Résilience des plantes
Les chercheurs ont découvert que l’inoculation de plantes d’Arabidopsis – souvent utilisées comme organismes modèles – avec un mélange de quatre espèces microbiennes particulières a entraîné une tolérance accrue à la sécheresse. Cela laisse entrevoir un potentiel d’amélioration de la résistance dans d’autres cultures également.
Ils ont identifié d’autres mélanges microbiens qui favorisaient la croissance du blé – peut-être en améliorant l’absorption de l’azote – et amélioraient le rendement des pommes de terre cultivées dans les marais salants.
Les implications de l’exploitation de l’eau de mer pour l’irrigation dans les régions du monde impropres à la culture sont potentiellement importantes.
Des projets comme HoloFood et SIMBA ont ouvert le champ de recherches futures sur la manière dont les microbes peuvent rendre la production alimentaire plus saine et meilleure pour la planète.
Les connaissances générées par les deux projets sont disponibles sur le Portail de données HoloFood et le SIMBA base de données en libre accèscomplétant les informations sur le microbiome provenant également d’autres initiatives de recherche financées par l’UE, notamment 3D-omique et TrouverPheno.
« J’espère que les connaissances continueront à s’améliorer afin que nous sachions quels types de microbes nous devrions utiliser à différents endroits », a déclaré Pihlanto. «Nous avons encore besoin de beaucoup de connaissances supplémentaires.»
La recherche présentée dans cet article a été financée par l’UE. Les opinions des personnes interrogées ne reflètent pas nécessairement celles de la Commission européenne.
ALIMENTATION 2030
L’UE cherche à stimuler une transition vers des systèmes alimentaires durables, sains et inclusifs grâce à son cadre politique de recherche et d’innovation connu sous le nom de «Alimentation 2030».
Alimentation 2030 repose sur la prise de conscience que les modes de production et de consommation actuels sont affectés et contribuent à des crises telles que la malnutrition, le changement climatique, la perte de biodiversité et la rareté des ressources.
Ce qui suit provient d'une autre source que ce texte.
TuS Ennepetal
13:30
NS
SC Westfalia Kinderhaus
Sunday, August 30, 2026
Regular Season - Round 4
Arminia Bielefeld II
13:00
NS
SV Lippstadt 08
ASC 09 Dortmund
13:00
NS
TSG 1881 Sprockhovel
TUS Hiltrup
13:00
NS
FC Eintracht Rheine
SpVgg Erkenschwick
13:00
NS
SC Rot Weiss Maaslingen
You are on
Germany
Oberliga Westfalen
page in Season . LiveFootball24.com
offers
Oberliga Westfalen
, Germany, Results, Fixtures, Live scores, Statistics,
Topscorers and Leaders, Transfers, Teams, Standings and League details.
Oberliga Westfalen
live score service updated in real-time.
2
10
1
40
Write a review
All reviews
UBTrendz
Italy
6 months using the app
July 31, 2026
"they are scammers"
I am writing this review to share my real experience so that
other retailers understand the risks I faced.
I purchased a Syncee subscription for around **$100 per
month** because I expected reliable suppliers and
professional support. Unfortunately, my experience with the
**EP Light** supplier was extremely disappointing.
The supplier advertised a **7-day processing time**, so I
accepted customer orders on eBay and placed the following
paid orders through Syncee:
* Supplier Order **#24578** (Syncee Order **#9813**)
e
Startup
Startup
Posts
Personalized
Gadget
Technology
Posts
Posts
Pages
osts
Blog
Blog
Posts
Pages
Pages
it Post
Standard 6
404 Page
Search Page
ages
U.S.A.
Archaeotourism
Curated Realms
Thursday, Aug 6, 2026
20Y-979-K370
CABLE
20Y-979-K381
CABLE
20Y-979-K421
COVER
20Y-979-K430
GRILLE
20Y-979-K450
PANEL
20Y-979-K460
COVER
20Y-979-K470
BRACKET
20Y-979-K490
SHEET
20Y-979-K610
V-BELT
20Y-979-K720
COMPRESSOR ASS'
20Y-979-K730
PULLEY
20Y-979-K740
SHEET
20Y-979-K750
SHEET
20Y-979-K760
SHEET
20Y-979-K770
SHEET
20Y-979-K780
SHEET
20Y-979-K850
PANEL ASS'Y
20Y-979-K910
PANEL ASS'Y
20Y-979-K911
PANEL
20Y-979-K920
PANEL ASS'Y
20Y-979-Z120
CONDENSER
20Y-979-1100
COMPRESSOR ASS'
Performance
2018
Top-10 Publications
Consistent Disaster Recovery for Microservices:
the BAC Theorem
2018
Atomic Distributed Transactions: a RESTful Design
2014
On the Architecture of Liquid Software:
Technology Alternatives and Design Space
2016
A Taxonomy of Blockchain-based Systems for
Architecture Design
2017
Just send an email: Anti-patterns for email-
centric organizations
Le cadre rassemble des acteurs de la recherche et de l’innovation dans différents domaines pour relever des défis interconnectés grâce à une approche systémique et multi-acteurs.
Les principaux objectifs comprennent le développement de connaissances et de solutions efficaces favorisant une alimentation saine et durable ; des systèmes alimentaires respectueux du climat, respectueux de l’environnement et circulaires ; et des communautés résilientes et autonomes. D’autres objectifs majeurs sont d’encourager de nouveaux modèles commerciaux, le renforcement des capacités et l’éducation pour une transition juste et équitable des systèmes alimentaires respectant les frontières planétaires.
Cet article est pertinent pour le parcours Food 2030 sur le monde du microbiome.
Plus d’informations
Cet article a été initialement publié dans Horizonle magazine européen de la recherche et de l’innovation.